Country Risk Analysis
Country risk relates to the likelihood that changes in the business environment will occur that reduce the
profitability of doing business in a country. These changes can adversely affect operating profits as well
as the value of assets. The risk is mainly derived from the political changes in the country.
Political risk involves currency or trade control, change in tax or labor laws, regulatory restrictions, and
requirements for additional local production. The inability of a current government to honor the
agreements and the deals that had been made by a prior government can lead to devastating
consequences such as: a great decline in foreign investments…
Furthermore, foreign investors take very well in consideration the financial analyses of a country before
launching any business. Financial risk analyses focus in the country’s ability to finance its debt obligations
and include factors such as foreign debt as a percentage of GDP, loan default, and exchange rate
stability.
In addition to the Political analyses and the financial analyses, a third analysis plays a big role in
identifying whether a country is a fertile land for business. It is the economic risk analyses that
determines a country’s economic strengths and weaknesses by looking at its rate of growth in GDP, per
capita GDP, inflation rate, factors in that nature.
Nationalization is also considered a major risk for foreign companies when entering international markets.

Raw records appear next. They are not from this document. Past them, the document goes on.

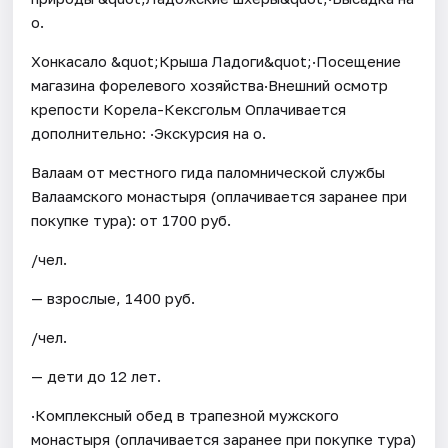
о.
Хонкасало &quot;Крыша Ладоги&quot;·Посещение
магазина форелевого хозяйства·Внешний осмотр
крепости Корела-Кексгольм Оплачивается
дополнительно: ·Экскурсия на о.
Валаам от местного гида паломнической службы
Валаамского монастыря (оплачивается заранее при
покупке тура): от 1700 руб.
/чел.
— взрослые, 1400 руб.
/чел.
— дети до 12 лет.
·Комплексный обед в трапезной мужского
монастыря (оплачивается заранее при покупке тура)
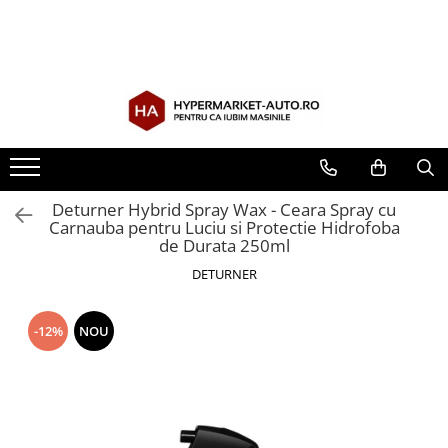
Toate Produsele
Accesorii Auto
Accesorii auto obligatorii
Accesorii Iarna
Exterior Auto
Deturner Hybrid Spray Wax - Ceara Spray cu
Carnauba pentru Luciu si Protectie Hidrofoba
Stergatoare parbriz
de Durata 250ml
Huse scaune auto
DETURNER
Huse volan
Interior Auto
-12%
NOU
Covorase Auto
Odorizante auto de agatat
Odorizante auto lichide
Odorizante auto tip conserva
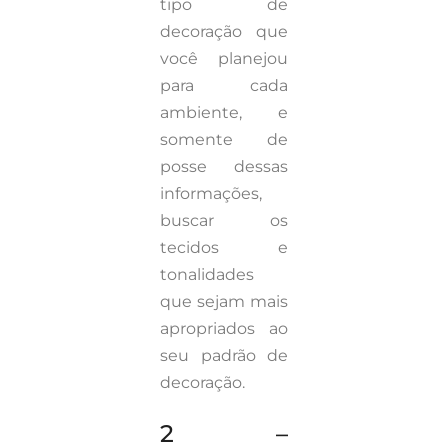
tipo de
decoração que
você planejou
para cada
ambiente, e
somente de
posse dessas
informações,
buscar os
tecidos e
tonalidades
que sejam mais
apropriados ao
seu padrão de
decoração.
2 –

On the other hand, governments tend to compensate nationalized companies. However, the benefits that
are given to the companies when transiting from private to nationalized don’t often seek the investors’
expectations.
To sum it all up, we can say that globalization has opened a huge opportunity for business and people to
engage in business with many countries around the world. The risk under its different shapes (political,
economic, financial) is definitely the main concern of any investor when entering a new market. Plus, a
stable country usually has a high investment rate which leads to a better economy.